Joyce arrived in Zurich with his family on 13 December 1940 and was greeted at the railway station by Carola Giedion-Welcker and Paul Ruggiero. Ruggiero, a Zurich banker and a friend of Joyce’s since 1916, had helped to organise Joyce’s residence permit, and Giedion-Welcker had put up a large part of the bank deposit required by the Swiss authorities. Edmund Brauchbar, a former student of Joyce’s now living in America, also put up part of the deposit.

Ruggiero booked the Joyces into the Pension Delphin and visited them there every evening after work. On Thursday 9 January, Joyce invited him to join them at the Kronenhalle restaurant. The manager, Gustave Zumsteg, was a business associate of Edmund Brauchbar’s son, and the Joyces liked one of the waitresses, Klara Heyland. Despite the efforts of Mrs Zumsteg to persuade Joyce to eat, he only drank. As they left at 11.30, Nora stumbled and almost fell at the entrance. Joyce told Ruggiero he was looking forward to having a couple of rums when he got home.

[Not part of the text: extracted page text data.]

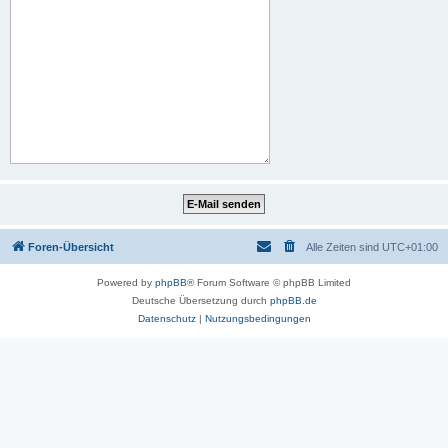
Foren-Übersicht
Alle Zeiten sind
UTC+01:00
Powered by
phpBB
® Forum Software © phpBB Limited
Deutsche Übersetzung durch
phpBB.de
Datenschutz
|
Nutzungsbedingungen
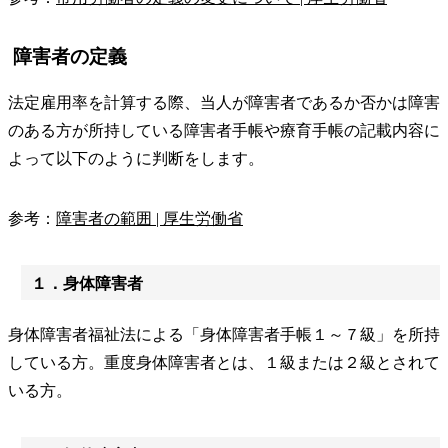
障害者の定義
法定雇用率を計算する際、当人が障害者であるか否かは障害
のある方が所持している障害者手帳や療育手帳の記載内容に
よって以下のように判断をします。
参考：
障害者の範囲 | 厚生労働省
１．身体障害者
身体障害者福祉法による「身体障害者手帳１～７級」を所持
している方。重度身体障害者とは、１級または２級とされて
いる方。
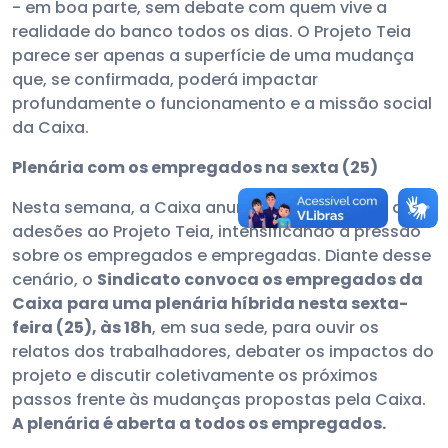
- em boa parte, sem debate com quem vive a
realidade do banco todos os dias. O Projeto Teia
parece ser apenas a superfície de uma mudança
que, se confirmada, poderá impactar
profundamente o funcionamento e a missão social
da Caixa.
Plenária com os empregados na sexta (25)
Nesta semana, a Caixa anunciou a reabertura das
adesões ao Projeto Teia, intensificando a pressão
sobre os empregados e empregadas. Diante desse
cenário, o
Sindicato convoca os empregados da
Caixa
para uma plenária híbrida nesta sexta-
feira (25), às 18h
, em sua sede, para ouvir os
relatos dos trabalhadores, debater os impactos do
projeto e discutir coletivamente os próximos
passos frente às mudanças propostas pela Caixa.
A plenária é aberta a todos os empregados.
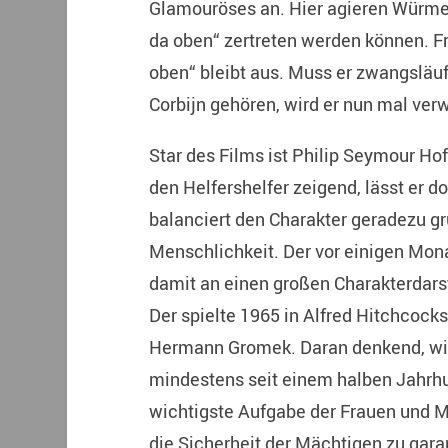
Glamouröses an. Hier agieren Würmer,
da oben“ zertreten werden können. Fr
oben“ bleibt aus. Muss er zwangsläuf
Corbijn gehören, wird er nun mal verw
Star des Films ist Philip Seymour H
den Helfershelfer zeigend, lässt er
balanciert den Charakter geradezu g
Menschlichkeit. Der vor einigen Mon
damit an einen großen Charakterdarst
Der spielte 1965 in Alfred Hitchcock
Hermann Gromek. Daran denkend, wird
mindestens seit einem halben Jahrhun
wichtigste Aufgabe der Frauen und M
die Sicherheit der Mächtigen zu gara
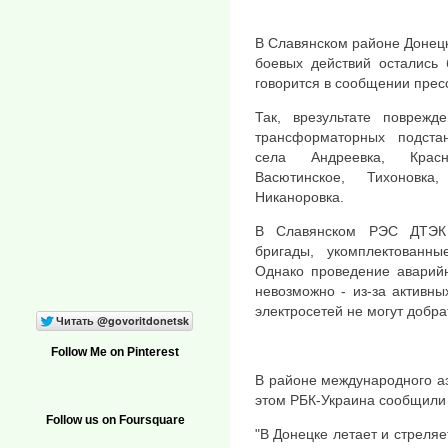
В Славянском районе Донецк
боевых действий остались 
говорится в сообщении прес
Так, врезультате повреж
трансформаторных подста
села Андреевка, Красн
Васютинское, Тихоновка
Никаноровка.
В Славянском РЭС ДТЭК 
бригады, укомплектованн
Однако проведение аварийн
невозможно - из-за активн
электросетей не могут добр
Follow Me on Pinterest
В районе международного а
этом РБК-Украина сообщили
Follow us on Foursquare
"В Донецке летает и стреляе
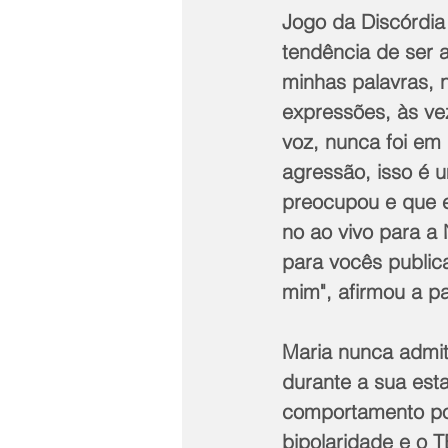
Jogo da Discórdia 
tendência de ser 
minhas palavras, 
expressões, às v
voz, nunca foi em
agressão, isso é 
preocupou e que e
no ao vivo para a 
para vocês public
mim", afirmou a pa
Maria nunca admit
durante a sua est
comportamento po
bipolaridade e o T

Early on the morning of Friday 10 January, Joyce awoke with severe stomach cramps. The local doctor was summoned and administered morphine, but it didn’t ease the pain, and later that morning Joyce was taken to the Rotenkreuz Hospital on Gloriastrasse.

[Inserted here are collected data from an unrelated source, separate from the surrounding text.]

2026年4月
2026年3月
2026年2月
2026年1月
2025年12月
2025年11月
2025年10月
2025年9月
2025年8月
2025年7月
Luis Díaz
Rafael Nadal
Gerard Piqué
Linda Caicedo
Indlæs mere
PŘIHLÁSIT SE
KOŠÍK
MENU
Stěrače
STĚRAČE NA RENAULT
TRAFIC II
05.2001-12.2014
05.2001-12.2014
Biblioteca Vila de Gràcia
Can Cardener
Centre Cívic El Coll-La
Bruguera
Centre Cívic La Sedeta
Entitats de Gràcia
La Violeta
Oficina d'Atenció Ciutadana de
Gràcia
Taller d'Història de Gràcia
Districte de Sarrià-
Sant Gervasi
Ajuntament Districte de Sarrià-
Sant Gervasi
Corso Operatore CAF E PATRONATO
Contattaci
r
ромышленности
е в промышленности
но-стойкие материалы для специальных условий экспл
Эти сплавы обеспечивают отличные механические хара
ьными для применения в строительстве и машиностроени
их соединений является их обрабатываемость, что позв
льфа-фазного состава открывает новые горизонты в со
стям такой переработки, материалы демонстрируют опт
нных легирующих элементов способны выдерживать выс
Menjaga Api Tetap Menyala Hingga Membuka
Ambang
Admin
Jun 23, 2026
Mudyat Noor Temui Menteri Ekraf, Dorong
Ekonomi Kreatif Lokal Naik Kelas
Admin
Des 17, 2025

Giorgio Joyce phoned Ruggiero with the news, and Ruggiero visited the hospital on the Saturday morning. At that stage the x-rays showed a perforated duodenal ulcer and the doctors decided to operate. Joyce’s first concern was that he might have cancer but Giorgio assured him he didn’t. His next concern was how they were going to pay for the operation. Ruggiero realised that if anything happened to Joyce, his family would not be able to access Joyce’s account at Ruggiero’s bank, so he drew up a power of attorney for Giorgio and got Joyce to sign it.

Dr Freysz, a specialist suggested by Carola Giedion-Welcker, operated at 10 o’clock that morning. Joyce was worried that, because they were going to give him a general anaesthetic, he might never wake up. Despite all the operations on his eyes, Joyce had never been under general anaesthetic before. Joyce regained consciousness that afternoon and spoke a little to Nora. The operation seemed to have been successful, but by Sunday morning Joyce had begun to weaken and needed blood transfusions. Ruggiero stayed at the hospital with Giorgio and Nora until evening as Joyce passed in and out of consciousness.

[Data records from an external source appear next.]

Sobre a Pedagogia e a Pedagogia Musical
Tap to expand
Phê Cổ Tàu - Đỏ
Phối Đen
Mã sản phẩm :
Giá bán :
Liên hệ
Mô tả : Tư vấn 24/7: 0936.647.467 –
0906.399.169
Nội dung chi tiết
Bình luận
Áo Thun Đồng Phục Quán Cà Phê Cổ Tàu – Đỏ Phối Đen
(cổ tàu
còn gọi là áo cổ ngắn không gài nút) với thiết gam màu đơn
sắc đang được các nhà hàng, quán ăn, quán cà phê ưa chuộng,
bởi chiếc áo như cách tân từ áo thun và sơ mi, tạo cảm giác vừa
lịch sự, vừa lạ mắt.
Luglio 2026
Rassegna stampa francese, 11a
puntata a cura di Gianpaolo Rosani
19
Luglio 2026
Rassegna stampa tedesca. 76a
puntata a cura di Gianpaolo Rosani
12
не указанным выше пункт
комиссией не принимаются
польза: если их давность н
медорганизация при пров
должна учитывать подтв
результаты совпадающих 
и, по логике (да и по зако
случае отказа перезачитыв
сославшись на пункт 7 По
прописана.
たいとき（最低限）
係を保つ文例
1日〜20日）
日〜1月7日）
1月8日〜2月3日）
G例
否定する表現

Joyce wanted Nora to stay overnight in the hospital with him, but the doctors persuaded Nora and Giorgio to go home, promising to ring if there was any news. Early on Monday 13 January, Joyce woke and asked for Nora before losing consciousness again. Nora and Giorgio were summoned, but Joyce died at 2.15am before they arrived. A post-mortem was carried out at 4.30 that afternoon by Dr Zollinger. The cause of death was peritonitis & a second perforated ulcer.

 

Sources:

Edel, Leon: James Joyce – The Last Journey, New York: Gotham Book Mart, 1947.

Ellmann, Richard: James Joyce – New and Revised Edition, Oxford: Oxford University Press, 1982.

Maddox, Brenda: Nora – A Biography of Nora Joyce, London: Hamish Hamilton, 1988.

Ruggiero, Paul: ‘James Joyce’s Last Days in Zurich,’ in Portraits of the Artist in Exile – Recollections of James Joyce by Europeans, Willard Potts (ed.), Dublin: Wolfhound Press (in association with University of Washington Press), 1979.